Vu le Code de la propriété intellectuelle et notamment ses articles L. 411-4, L. 411-5, L. 712-3 à L. 712-5, L. 712-7, L. 713-2, L. 713-3, R. 411-17, R. 712-13 à R. 712-18, R. 712-21, R. 712-26 et R. 718-2 à R. 718-4 ;

Vu l’arrêté du 24 avril 2008 modifié relatif aux redevances de procédure perçues par l'Institut national de la propriété industrielle.

Vu la décision modifiée n° 2014-142 bis du Directeur Général de l'Institut National de la Propriété Industrielle relative aux conditions de présentation et au contenu du dossier des demandes d'enregistrement de marques.

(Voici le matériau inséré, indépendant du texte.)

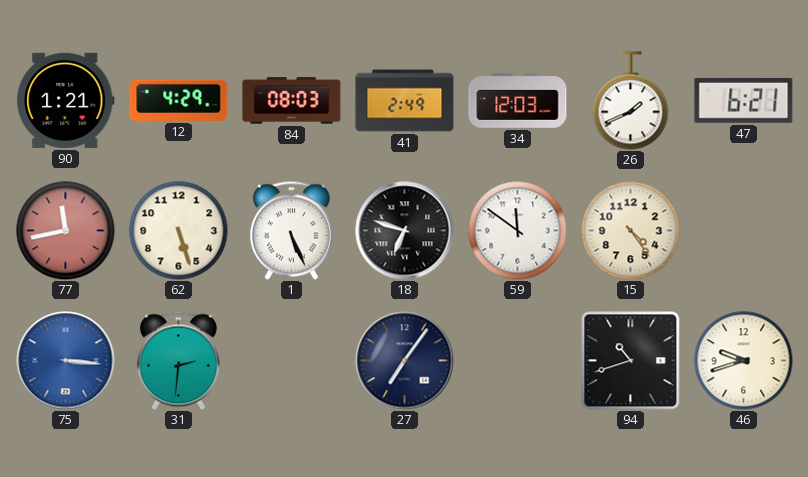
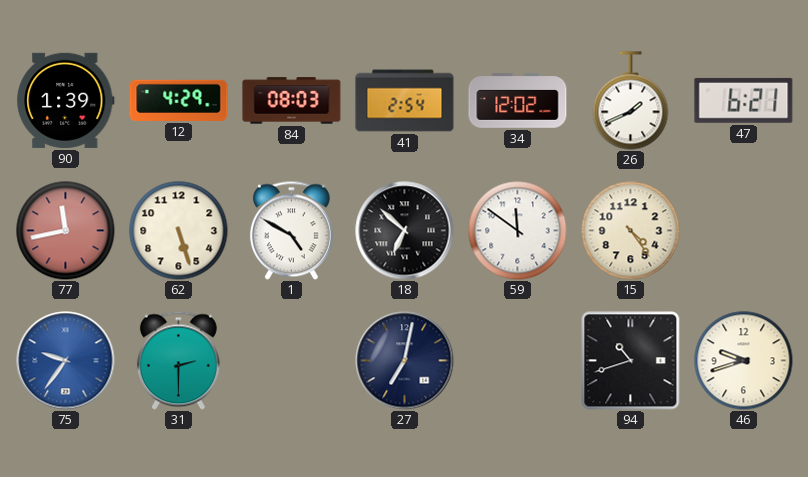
90: 1:21 -> 1:39
41: 2:49 -> 2:54
34: 12:03 -> 12:02
1: 5:26 -> 4:50
18: 6:48 -> 6:52
75: 3:16 -> 9:36
31: 2:31 -> 2:30
27: 7:06 -> 7:02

Vu la décision n° 2016-69 du Directeur Général de l'Institut National de la Propriété Industrielle relative aux modalités de la procédure d’opposition à enregistrement d’une marque.

I.-

FAITS ET PROCEDURE



La SOCIETE VITREENNE D'ABATTAGE JEAN R (société par actions simplifiée) a déposé, le 22 janvier 2018, la demande d'enregistrement n° 18 4 421 773 portant sur le signe complexe SELECTION BOUCHERIE.

Ce signe est destiné à distinguer les produits suivants : «Viande, volaille et gibier ; extraits de viande ; plats cuisinés à base de viande, de volaille et/ou de gibier, surgelés ou non ; gelées de viande ».

Le 13 avril 2018, la société SOCOPA VIANDES (société par actions simplifiée) a formé opposition à l'enregistrement de cette marque.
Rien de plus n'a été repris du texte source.